Exercise aim
Although the entries contain pictures, return everything else in them verbatim and omit the pictures.

The input
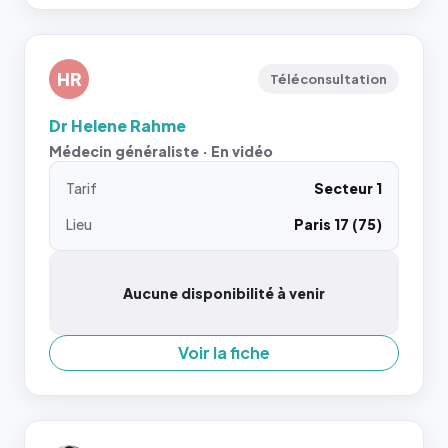
HR
Téléconsultation
Dr Helene Rahme
Médecin généraliste · En vidéo
Tarif
Secteur 1
Lieu
Paris 17 (75)
Aucune disponibilité à venir
Voir la fiche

Response to the exercise
HR
Téléconsultation
Dr Helene Rahme
Médecin généraliste · En vidéo
Tarif
Secteur 1
Lieu
Paris 17 (75)
Aucune disponibilité à venir
Voir la fiche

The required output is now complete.